Flash Fiction (a Hundred Words Exactly) #84: Paul Lynde Goes M-A-A-A-AD (May 12, 1979)

For the previous chapters of the Lynde Saga, see hereherehereherehere, annnnnd here. (These two sentences don’t count toward the hundred-word total.)

At eight PM, the time this TV special started airing, my band The Splats stepped onstage at Guralski’s Bar to open for Highlife. Someone in the audience immediately shouted “Faggot!” and threw a beer bottle at me. It whizzed an inch past my head.

I got M-A-A-A-AD. I charged toward him.

A minute later, I lay on the floor, hearing Guralski himself tell my bandmates “No fuckin’ way I’m payin’ you for this. Now get the fuck outta here.”

“Awww,” I said with a mouthful of blood. “Can’t we see fuckin’ Highlife at least?”

Nope. That pissed off my bandmates.

Copyright © 2020 by David V. Matthews

Flash Fiction (a Hundred Words Exactly) #83: Paul Lynde at the Movies (March 24, 1979)

For the previous chapters of the Lynde Saga, see here, here, here, here, and here. (These two sentences don’t count toward the hundred-word total.)

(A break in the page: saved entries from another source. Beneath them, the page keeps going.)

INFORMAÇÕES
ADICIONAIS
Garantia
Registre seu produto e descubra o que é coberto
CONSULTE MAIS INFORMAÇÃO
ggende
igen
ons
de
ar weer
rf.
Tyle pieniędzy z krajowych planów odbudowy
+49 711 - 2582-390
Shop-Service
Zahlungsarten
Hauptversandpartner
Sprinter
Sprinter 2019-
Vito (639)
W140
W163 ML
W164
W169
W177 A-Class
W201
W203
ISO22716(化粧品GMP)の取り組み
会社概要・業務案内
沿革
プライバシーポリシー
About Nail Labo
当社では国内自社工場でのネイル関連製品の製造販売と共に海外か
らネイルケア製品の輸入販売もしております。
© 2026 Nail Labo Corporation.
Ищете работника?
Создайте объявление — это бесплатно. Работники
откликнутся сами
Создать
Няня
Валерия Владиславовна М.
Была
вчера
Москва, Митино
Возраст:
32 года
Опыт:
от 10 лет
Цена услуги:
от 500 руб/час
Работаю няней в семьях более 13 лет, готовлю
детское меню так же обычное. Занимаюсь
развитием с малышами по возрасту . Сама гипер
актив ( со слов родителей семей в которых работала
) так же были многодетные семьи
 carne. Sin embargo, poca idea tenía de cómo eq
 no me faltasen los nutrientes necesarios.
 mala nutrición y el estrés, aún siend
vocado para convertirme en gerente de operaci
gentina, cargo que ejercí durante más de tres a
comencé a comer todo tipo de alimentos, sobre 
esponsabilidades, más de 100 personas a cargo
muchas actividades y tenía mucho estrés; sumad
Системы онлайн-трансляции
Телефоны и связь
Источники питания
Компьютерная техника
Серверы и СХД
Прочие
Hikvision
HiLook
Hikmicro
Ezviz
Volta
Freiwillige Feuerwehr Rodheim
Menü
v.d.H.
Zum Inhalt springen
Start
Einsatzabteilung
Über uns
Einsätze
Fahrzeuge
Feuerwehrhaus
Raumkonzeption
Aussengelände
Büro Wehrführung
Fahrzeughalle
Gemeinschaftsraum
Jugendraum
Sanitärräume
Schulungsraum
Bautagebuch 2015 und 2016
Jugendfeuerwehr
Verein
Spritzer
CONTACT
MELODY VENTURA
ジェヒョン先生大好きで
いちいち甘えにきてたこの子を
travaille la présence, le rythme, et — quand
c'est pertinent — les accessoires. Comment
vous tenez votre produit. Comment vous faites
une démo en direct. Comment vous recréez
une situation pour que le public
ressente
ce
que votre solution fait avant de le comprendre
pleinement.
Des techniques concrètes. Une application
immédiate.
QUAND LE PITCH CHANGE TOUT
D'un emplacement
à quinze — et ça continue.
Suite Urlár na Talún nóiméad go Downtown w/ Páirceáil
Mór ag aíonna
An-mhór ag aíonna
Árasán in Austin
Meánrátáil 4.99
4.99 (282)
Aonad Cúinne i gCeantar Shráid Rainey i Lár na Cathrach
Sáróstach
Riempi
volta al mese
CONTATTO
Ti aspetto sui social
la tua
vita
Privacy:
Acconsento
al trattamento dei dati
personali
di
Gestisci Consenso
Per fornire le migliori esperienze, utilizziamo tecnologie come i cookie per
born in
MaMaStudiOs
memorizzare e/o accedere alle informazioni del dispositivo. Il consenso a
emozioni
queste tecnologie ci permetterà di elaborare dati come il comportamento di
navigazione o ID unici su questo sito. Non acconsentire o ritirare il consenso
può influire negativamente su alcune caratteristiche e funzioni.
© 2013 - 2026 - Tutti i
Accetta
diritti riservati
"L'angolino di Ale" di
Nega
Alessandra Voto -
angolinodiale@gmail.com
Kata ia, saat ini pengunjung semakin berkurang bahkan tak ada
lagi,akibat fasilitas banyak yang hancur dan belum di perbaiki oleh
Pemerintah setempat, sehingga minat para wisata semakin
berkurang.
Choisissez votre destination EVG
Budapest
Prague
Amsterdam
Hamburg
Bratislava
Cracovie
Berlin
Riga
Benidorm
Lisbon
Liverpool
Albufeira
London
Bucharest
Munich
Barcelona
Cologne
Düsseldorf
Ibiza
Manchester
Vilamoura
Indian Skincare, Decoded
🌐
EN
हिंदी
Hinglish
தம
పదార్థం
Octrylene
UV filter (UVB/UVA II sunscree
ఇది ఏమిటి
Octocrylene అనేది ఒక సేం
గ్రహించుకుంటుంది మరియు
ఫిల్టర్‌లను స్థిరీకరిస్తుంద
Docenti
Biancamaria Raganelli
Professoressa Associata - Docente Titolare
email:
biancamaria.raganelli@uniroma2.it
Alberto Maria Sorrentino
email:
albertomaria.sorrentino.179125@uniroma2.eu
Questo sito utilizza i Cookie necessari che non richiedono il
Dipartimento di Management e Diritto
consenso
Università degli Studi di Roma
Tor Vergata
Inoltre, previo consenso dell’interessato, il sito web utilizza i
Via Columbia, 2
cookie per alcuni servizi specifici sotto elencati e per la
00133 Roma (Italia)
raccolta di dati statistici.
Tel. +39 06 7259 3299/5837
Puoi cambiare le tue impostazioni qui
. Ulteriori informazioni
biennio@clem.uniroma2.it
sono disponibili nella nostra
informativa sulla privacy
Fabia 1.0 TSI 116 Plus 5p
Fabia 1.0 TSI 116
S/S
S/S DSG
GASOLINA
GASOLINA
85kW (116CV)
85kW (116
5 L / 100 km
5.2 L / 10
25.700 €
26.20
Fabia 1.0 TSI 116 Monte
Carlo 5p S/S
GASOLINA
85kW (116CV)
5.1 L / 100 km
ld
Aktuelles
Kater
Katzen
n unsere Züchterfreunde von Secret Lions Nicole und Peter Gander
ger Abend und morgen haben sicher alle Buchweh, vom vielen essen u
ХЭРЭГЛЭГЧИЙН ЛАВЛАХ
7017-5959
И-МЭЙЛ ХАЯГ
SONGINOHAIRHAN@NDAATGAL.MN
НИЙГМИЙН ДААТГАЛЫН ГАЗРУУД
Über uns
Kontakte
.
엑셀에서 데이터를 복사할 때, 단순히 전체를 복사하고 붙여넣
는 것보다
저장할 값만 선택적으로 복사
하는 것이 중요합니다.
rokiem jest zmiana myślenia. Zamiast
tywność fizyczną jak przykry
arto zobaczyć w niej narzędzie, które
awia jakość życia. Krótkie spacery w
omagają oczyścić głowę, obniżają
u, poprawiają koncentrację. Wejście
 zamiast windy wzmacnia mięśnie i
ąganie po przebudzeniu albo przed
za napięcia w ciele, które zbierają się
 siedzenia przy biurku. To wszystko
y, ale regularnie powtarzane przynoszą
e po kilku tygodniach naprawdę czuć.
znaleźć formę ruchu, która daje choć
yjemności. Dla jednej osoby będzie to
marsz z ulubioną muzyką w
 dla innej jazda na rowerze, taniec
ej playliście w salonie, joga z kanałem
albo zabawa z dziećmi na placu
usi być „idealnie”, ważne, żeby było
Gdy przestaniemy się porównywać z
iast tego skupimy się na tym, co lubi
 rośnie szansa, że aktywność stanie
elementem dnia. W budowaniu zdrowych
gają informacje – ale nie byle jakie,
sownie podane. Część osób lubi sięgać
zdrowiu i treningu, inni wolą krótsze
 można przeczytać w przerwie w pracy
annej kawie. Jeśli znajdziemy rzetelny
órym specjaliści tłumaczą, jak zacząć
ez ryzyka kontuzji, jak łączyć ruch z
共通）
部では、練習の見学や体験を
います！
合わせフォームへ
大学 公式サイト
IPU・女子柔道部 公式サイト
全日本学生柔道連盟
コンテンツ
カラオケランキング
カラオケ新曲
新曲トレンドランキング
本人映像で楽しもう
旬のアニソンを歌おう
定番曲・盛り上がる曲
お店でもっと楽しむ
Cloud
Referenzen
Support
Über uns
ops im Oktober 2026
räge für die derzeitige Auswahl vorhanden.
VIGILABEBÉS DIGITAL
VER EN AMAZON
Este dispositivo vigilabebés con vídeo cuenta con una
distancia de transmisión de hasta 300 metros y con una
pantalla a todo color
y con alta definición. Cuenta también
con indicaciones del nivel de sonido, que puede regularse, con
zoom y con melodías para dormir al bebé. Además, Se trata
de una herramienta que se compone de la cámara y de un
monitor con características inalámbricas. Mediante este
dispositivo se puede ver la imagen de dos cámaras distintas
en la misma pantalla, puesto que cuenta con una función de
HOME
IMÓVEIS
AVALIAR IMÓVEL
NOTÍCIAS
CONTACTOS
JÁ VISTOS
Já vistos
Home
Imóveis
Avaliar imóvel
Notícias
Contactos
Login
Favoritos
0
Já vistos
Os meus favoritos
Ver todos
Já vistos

As the howling, yowling fifteen-year-old lead singer for the first (and probably worst) band I ever belonged to, The Splats, I had no idea this TV special even existed; I’d long ago stopped watching TV, which I considered, as I put it in one of my songs, “Brainwasher Supreme.” I didn’t even read my mom’s favorite magazine, TV Guide. At the time, I considered her a pathetic tube junkie, but considering my stepfather’s dalliances, not to mention his homophobic disdain toward me, who could blame her for escaping into bullshit? (Also: Perversion of the Body Snatchers? I gotta see that.)

Copyright © 2020 by David V. Matthews

Flash Fiction (a Hundred Words Exactly) #71: ’Twas the Night Before Christmas (December 7, 1977)

In this special, which of course I never saw, Paul Lynde plays an 1890s family man whose house gets invaded by wacky relatives on Christmas Eve.  The special aired only once.  According to more culturally-literate friends who have seen this on YouTube, Lynde delivers the campiest version of “A Visit from St. Nicholas” ever.  My thirteen-year-old self in 1977—a wannabe straight boy who air-guitared to sexist crap on the radio—would’ve hated this version, and so would’ve my Aunt Inez, with whom my family still lived, and who hated what she called “silliness.”  Sometimes, I can see her point.